L’Université virtuelle du Sénégal (Uvs) assume sa place dans la démocratisation de l’accès à l’enseignement supérieur. L’institution atteindra bientôt sa vitesse de croisière. De 2.000 étudiants en 2014, l’Uvs comptera près de 22.000 en 2018. Au fil des années, le calendrier de démarrage des enseignements est stabilisé. L’année 2018 marque aussi la poursuite de la diversification de l’offre de formation. Au cours de cet entretien, le coordonnateur de l’Uvs, Moussa Lô, ancien directeur de l’Ufr Maths de l’Ugb et ex-directeur du Centre d’excellence du même établissement, a révélé que trois nouvelles licences sont créées (communication digitale, art numérique et graphique et développement d’application web et mobile). Contrairement à ce pensent certains, les étudiants de l’Uvs sont encadrés par 1.000 tuteurs. Ils ont aussi la chance de recevoir des cours des universitaires sénégalais de la Diaspora. Ce sont autant d’avantages qui poussent le coordonnateur à affirmer que les autorités ont vu juste en créant une université virtuelle.

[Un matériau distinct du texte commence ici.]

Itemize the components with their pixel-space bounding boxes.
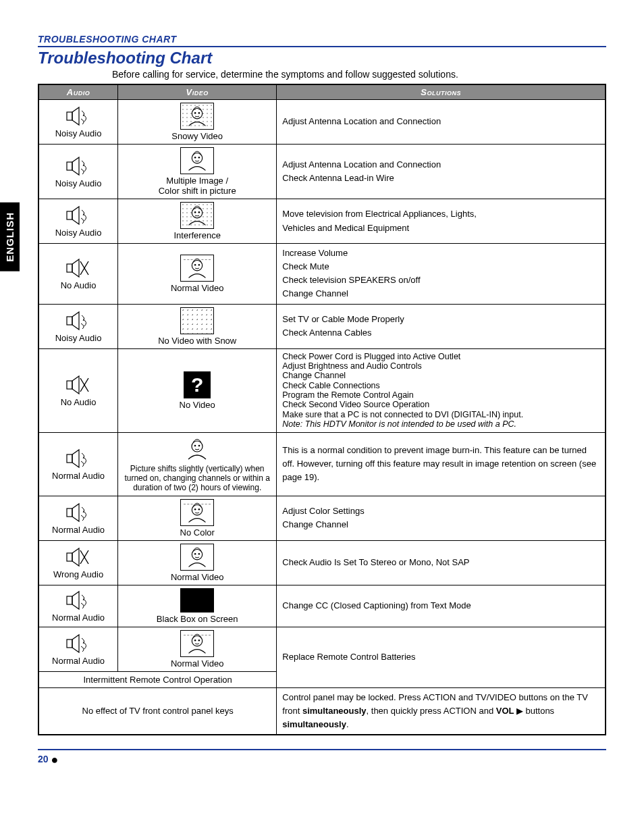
video-cell: Interference (118, 199, 277, 244)
solution-cell: Control panel may be locked. Press ACTIO… (277, 687, 606, 735)
video-label: Picture shifts slightly (vertically) whe… (124, 464, 271, 493)
audio-label: No Audio (45, 280, 112, 290)
solution-cell: Replace Remote Control Batteries (277, 627, 606, 687)
face-framed-dash-icon (180, 499, 214, 526)
video-cell: Picture shifts slightly (vertically) whe… (118, 432, 277, 496)
audio-cell: No Audio (38, 348, 118, 432)
face-framed-icon (180, 147, 214, 174)
audio-cell: Normal Audio (38, 585, 118, 627)
video-cell: Normal Video (118, 540, 277, 585)
speaker-noisy-icon (65, 205, 91, 226)
section-header: TROUBLESHOOTING CHART (38, 34, 606, 47)
intro-text: Before calling for service, determine th… (112, 69, 606, 80)
audio-cell: Normal Audio (38, 627, 118, 671)
speaker-muted-icon (65, 257, 91, 279)
audio-label: Normal Audio (45, 471, 112, 481)
audio-cell: Noisy Audio (38, 100, 118, 145)
speaker-noisy-icon (65, 502, 91, 523)
video-label: Normal Video (124, 283, 271, 293)
audio-label: Normal Audio (45, 613, 112, 623)
audio-cell: Normal Audio (38, 432, 118, 496)
face-icon (180, 436, 214, 463)
audio-cell: No Audio (38, 244, 118, 305)
page-title: Troubleshooting Chart (38, 49, 606, 68)
video-cell: Snowy Video (118, 100, 277, 145)
solution-cell: Move television from Electrical Applianc… (277, 199, 606, 244)
col-header-audio: Audio (38, 84, 118, 100)
audio-label: Normal Audio (45, 656, 112, 666)
face-snowy-icon (180, 103, 214, 130)
video-label: Multiple Image /Color shift in picture (124, 176, 271, 196)
audio-label: Wrong Audio (45, 569, 112, 579)
speaker-muted-icon (65, 374, 91, 396)
col-header-video: Video (118, 84, 277, 100)
audio-cell: Wrong Audio (38, 540, 118, 585)
video-cell: Normal Video (118, 244, 277, 305)
video-cell: Multiple Image /Color shift in picture (118, 145, 277, 199)
face-framed-dash-icon (180, 630, 214, 657)
video-cell: Black Box on Screen (118, 585, 277, 627)
audio-cell: Noisy Audio (38, 145, 118, 199)
video-label: No Video (124, 400, 271, 410)
solution-cell: Change CC (Closed Captioning) from Text … (277, 585, 606, 627)
audio-cell: Normal Audio (38, 496, 118, 540)
question-box-icon: ? (184, 371, 211, 398)
page-number: 20 ● (38, 754, 58, 764)
solution-cell: Check Audio Is Set To Stereo or Mono, No… (277, 540, 606, 585)
face-framed-dash-icon (180, 255, 214, 282)
solution-cell: Adjust Antenna Location and ConnectionCh… (277, 145, 606, 199)
solution-cell: Set TV or Cable Mode ProperlyCheck Anten… (277, 304, 606, 348)
audio-label: No Audio (45, 397, 112, 407)
troubleshooting-table: Audio Video Solutions Noisy AudioSnowy V… (38, 84, 606, 735)
speaker-noisy-icon (65, 310, 91, 332)
face-snowy-icon (180, 202, 214, 229)
video-label: Normal Video (124, 572, 271, 582)
snow-icon (180, 307, 214, 334)
solution-cell: Check Power Cord is Plugged into Active … (277, 348, 606, 432)
audio-label: Noisy Audio (45, 178, 112, 188)
solution-cell: This is a normal condition to prevent im… (277, 432, 606, 496)
solution-cell: Adjust Color SettingsChange Channel (277, 496, 606, 540)
speaker-noisy-icon (65, 448, 91, 469)
audio-label: Noisy Audio (45, 228, 112, 238)
audio-label: Noisy Audio (45, 128, 112, 138)
video-label: Normal Video (124, 658, 271, 669)
col-header-solutions: Solutions (277, 84, 606, 100)
video-label: No Video with Snow (124, 336, 271, 346)
video-label: No Color (124, 527, 271, 538)
footer: 20 ● (38, 749, 606, 767)
span-symptom: No effect of TV front control panel keys (38, 687, 277, 735)
audio-cell: Noisy Audio (38, 304, 118, 348)
audio-cell: Noisy Audio (38, 199, 118, 244)
speaker-noisy-icon (65, 155, 91, 177)
solution-cell: Increase VolumeCheck MuteCheck televisio… (277, 244, 606, 305)
speaker-noisy-icon (65, 590, 91, 611)
video-cell: Normal Video (118, 627, 277, 671)
video-label: Interference (124, 230, 271, 240)
speaker-noisy-icon (65, 105, 91, 127)
speaker-muted-icon (65, 546, 91, 568)
audio-label: Normal Audio (45, 525, 112, 535)
video-cell: No Video with Snow (118, 304, 277, 348)
language-tab: ENGLISH (0, 203, 20, 271)
audio-label: Noisy Audio (45, 333, 112, 343)
video-label: Black Box on Screen (124, 614, 271, 624)
video-label: Snowy Video (124, 131, 271, 141)
black-box-icon (180, 588, 214, 613)
span-symptom: Intermittent Remote Control Operation (38, 671, 277, 687)
video-cell: ?No Video (118, 348, 277, 432)
solution-cell: Adjust Antenna Location and Connection (277, 100, 606, 145)
speaker-noisy-icon (65, 633, 91, 654)
face-framed-icon (180, 544, 214, 571)
video-cell: No Color (118, 496, 277, 540)
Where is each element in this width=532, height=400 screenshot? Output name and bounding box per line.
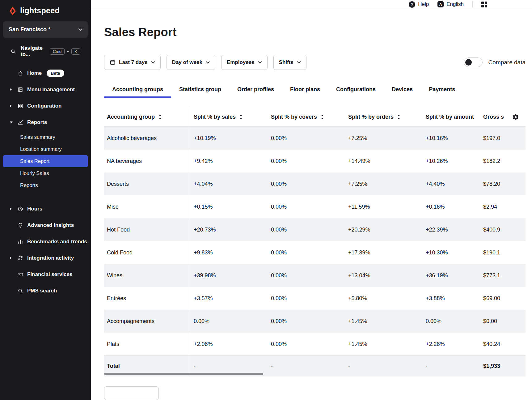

Après cinq ans d’existence, peut-on dire que l’Uvs est sur les bons rails ?
Il est important de rappeler que l’Université virtuelle du Sénégal (Uvs) a été créée dans un contexte de réforme profonde de l’enseignement supérieur. Celle-ci a été engagée par le président de la République et son gouvernement. C’est dans ce cadre que des décisions présidentielles ont été prises en 2013. Et l’une d’elles consiste à mettre les Technologies de l’information et de la communication (Tic) au cœur du développement de l’enseignement supérieur. De façon plus précise, il s’agit d’améliorer l’accès à l’enseignement supérieur mais aussi de rendre plus efficace le système. L’Uvs a démarré avec 2.000 étudiants avec une offre de formation que je qualifierai de classique : des licences en Anglais, en Sociologie, en Sciences économiques et de gestion, les Sciences juridiques et politiques, Mathématiques et Informatique.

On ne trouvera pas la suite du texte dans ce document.